I used to run from them. I avoided anything with a “trigger warning” and when I couldn’t, I would often fall into a heap of myself. Crying, but not for the memory, for the fact that it wasn’t doing what I asked it to. I had shoved it down somewhere and asked it not to return. I still avoid movies that depict violent rape, but I also avoid ghost stories. These are just things I don’t want to watch. But when something in my life “triggers” the memory of a past trauma, I now embrace it.

I think of these moments as when my body is asking me to remember something. Every time I have walked into the memory with an open heart, I have found healing and not more terror. The worst of those memories has past. I have already experienced these things in real time. What’s left doesn’t have to haunt me, as I let my body guide me to what I need to know.

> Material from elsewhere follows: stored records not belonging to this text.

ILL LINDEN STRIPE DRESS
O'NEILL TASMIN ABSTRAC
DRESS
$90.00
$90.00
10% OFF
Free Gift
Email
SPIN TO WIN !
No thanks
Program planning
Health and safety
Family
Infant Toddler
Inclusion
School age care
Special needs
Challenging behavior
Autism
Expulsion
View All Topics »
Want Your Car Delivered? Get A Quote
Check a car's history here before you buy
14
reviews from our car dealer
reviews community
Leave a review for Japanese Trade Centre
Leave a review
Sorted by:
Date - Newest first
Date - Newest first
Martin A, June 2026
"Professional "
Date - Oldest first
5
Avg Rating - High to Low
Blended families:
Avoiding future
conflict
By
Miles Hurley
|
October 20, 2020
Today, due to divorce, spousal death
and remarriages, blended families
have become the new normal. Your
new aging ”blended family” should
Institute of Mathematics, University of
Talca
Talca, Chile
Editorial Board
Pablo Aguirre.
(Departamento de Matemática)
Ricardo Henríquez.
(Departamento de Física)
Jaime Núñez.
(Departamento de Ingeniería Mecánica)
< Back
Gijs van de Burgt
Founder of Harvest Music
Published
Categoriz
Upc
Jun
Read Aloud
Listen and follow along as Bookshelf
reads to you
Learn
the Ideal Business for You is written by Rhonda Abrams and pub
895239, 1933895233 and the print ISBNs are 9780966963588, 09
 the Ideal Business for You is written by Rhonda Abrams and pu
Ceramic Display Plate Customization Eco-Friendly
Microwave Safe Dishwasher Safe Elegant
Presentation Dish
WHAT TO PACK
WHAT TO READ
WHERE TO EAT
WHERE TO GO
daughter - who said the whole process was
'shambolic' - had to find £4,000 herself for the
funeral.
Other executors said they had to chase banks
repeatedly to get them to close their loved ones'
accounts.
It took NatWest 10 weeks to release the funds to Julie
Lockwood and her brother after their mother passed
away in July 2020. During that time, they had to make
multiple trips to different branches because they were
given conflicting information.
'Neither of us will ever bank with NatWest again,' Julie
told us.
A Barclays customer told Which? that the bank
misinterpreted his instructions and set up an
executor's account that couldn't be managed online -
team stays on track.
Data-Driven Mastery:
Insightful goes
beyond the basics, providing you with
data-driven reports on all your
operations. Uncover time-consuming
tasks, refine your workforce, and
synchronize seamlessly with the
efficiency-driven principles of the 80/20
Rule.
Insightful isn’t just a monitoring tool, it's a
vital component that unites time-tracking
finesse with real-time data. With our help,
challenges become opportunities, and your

Often times we think we are “over something.” But the truth is there are layers and layers to go through. My body worker talks about this a lot as she is regularly talking with people about emotional blockages in their bodies from troubles they believe they are “over.” I have talked before about how I thought I was “over” my assaults, only to realize there were more I hadn’t identified. When I felt I had forgiven those men and thus should be “all better,” when I allowed my body to remember I found the hurt I was still living in was that “no one came for me.” Soon after I did the emotional work around that pain, my friend Jennie’s krav maga work felt painful to watch. Which resulted in working with her for an amazing emotional release.

Is this a lot of work? Yes. But I’ve found again and again when I work with my body, I always come out feeling better. When I allow myself to “go back” as I am lead to, I find more healing. And I fully believe the alternative is not ‘blissfully ignoring your past,’ but rather living in the hurt you haven’t addressed. Unconsciously experiencing that pain all the time. Bringing it to your everyday present.

I don’t believe you can really ‘shove’ emotions anywhere without consequence.

There are certainly times I want to shake my fist at the sky about all this. That those men (in my head) are living without having to think about me at all, and I’m still working through the collateral damage of their actions. It’s not fair! And it isn’t. But that resentment doesn’t help me anymore than ignoring my own pain. I deserve to honor my pain, my hurts, my past so that I can move forward in a more empowered space. It can’t be about what’s fair, it’s about what I deserve now. Which is my own time, compassion, patience and love.

I won’t pretend to know what is best for everyone. For someone experiencing acute PTSD, triggers may be rehabilitating. I certainly know that paralysis. But for me, thinking of them as simply my body asking me to have a memory is so much more comforting. I trust that my body is working on behalf of my best interest. That deeper healing is available to me. And that the other side of deeper healing is always more ease and more of my own power restored.